To apply the normal mapping, we do the following for each detected intersection:

Compute tangent and bitangent at intersection point. We want the tangent vector to be in the same direction as the texture coordinates. For this, I followed the steps explained in the OpenGL Normal Mapping tutorial: $$ \begin{align} deltaPos1 &= vertex_1 - vertex_0 \\ deltaPos2 &= vertex_2 - vertex_0 \\ deltaUV1 &= uv_1 - uv_0 \\ deltaUV2 &= uv_2 - uv_0 \\ r &= \frac{1}{deltaUV1_x \cdot deltaUV2_y - detlaUV1_y \cdot deltaUV2_x} \\ tangent &= r \cdot (deltaPos1 \cdot deltaUV2_y - deltaPos2 \cdot deltaUV1_y) \\ bitangent &= r \cdot (deltaPos2 \cdot deltaUV1_x - deltaPos1 \cdot deltaUV2_x) \end{align} $$ where $detlaPos1, deltaPos2$ are polygon edges, and $deltaUV1, deltaUV2$ the edges in the uv space.
Calculate the new normal at the intersection point using the normal map and the $uv$ coordinates: $new\_normal = \left( 2 \cdot color_{RGB} \right) - 1$
Use the tangent, bitangent and the mesh normal to compute a tangent space coordinate frame, and then use this frame to convert the new normal to world coordinates.
Set the converted normal as the mesh shading frame normal.

Validation

To validate the implementation, I created identical scenes and rendered them in nori and Mitsuba.
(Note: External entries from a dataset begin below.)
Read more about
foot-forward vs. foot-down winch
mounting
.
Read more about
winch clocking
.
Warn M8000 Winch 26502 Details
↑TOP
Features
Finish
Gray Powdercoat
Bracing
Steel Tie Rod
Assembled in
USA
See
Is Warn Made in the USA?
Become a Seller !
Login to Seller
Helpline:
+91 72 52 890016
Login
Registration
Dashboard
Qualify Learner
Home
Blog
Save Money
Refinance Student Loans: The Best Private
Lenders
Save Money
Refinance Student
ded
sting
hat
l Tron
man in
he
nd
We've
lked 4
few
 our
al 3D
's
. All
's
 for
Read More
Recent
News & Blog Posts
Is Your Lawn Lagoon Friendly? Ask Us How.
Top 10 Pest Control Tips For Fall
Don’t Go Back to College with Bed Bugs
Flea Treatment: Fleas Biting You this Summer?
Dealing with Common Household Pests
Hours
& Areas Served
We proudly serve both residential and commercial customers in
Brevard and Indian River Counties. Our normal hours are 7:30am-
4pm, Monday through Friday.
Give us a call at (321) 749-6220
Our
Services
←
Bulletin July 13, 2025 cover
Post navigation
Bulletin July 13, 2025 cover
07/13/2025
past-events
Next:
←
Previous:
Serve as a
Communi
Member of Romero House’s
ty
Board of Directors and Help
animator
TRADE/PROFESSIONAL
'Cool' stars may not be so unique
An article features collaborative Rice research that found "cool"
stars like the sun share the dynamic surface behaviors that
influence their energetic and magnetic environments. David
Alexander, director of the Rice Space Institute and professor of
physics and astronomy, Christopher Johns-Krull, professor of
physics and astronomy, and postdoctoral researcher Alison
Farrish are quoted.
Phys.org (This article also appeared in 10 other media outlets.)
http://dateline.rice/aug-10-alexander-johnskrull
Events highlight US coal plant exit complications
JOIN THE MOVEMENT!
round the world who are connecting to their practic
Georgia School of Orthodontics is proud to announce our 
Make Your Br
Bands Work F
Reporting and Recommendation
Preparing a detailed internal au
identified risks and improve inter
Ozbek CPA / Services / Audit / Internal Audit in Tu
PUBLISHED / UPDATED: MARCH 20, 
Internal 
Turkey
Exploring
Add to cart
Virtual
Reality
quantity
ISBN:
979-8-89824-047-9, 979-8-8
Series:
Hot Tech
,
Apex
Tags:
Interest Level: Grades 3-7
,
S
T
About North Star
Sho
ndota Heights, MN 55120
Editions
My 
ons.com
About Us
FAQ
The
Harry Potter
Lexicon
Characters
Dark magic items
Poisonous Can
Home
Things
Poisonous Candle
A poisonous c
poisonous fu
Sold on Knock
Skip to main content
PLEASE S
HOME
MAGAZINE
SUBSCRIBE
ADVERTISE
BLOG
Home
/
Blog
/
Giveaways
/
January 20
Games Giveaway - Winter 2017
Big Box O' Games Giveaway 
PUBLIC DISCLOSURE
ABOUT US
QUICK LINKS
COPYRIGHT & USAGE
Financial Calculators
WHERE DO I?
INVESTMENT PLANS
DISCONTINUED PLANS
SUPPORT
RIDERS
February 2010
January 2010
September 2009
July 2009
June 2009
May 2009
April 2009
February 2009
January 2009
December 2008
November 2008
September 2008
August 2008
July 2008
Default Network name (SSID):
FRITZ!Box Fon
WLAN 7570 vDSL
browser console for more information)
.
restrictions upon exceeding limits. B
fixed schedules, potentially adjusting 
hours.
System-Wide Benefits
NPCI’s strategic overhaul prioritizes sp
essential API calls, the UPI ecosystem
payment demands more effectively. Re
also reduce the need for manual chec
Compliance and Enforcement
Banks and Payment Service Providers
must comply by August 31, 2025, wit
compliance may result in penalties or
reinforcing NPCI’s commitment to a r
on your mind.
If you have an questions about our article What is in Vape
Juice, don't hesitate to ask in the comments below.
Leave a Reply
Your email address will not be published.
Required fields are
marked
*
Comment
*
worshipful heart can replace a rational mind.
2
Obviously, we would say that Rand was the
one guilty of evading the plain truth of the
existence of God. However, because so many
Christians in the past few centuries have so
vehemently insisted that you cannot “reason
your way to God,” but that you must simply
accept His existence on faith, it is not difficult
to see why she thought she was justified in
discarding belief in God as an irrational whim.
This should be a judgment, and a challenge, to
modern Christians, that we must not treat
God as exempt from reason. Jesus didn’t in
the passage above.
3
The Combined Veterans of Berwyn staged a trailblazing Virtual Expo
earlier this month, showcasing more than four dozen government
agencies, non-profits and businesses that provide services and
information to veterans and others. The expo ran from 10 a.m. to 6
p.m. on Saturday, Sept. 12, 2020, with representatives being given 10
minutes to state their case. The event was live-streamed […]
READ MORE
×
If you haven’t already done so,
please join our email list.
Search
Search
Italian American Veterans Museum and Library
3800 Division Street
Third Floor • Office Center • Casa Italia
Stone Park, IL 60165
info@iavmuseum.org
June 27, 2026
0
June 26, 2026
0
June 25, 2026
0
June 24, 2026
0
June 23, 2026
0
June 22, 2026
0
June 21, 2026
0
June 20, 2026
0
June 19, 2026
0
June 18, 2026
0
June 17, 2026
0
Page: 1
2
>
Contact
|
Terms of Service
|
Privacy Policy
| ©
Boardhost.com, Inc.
The first scene is an analytical sphere, and the second scene a mesh plane. Both containing a single pointlight source above the object.
The images are almost identical, only the brightness is again slightly different because nori and mitsuba use somewhat different values for the same light intensity.
The normal textures are applied identically, and the effect of the normal mapping is clearly visible, when comparing to only having the texture applied without normal mapping.

The texture and normal maps are from 3dtextures.me

3. Textured Area Emitters [5 points]

Note: As discussed with TA, Xianyao Zhang, I am doing "Textured Area Emitters" instead of "Mip-Mapping" to stay in the 60 points limit.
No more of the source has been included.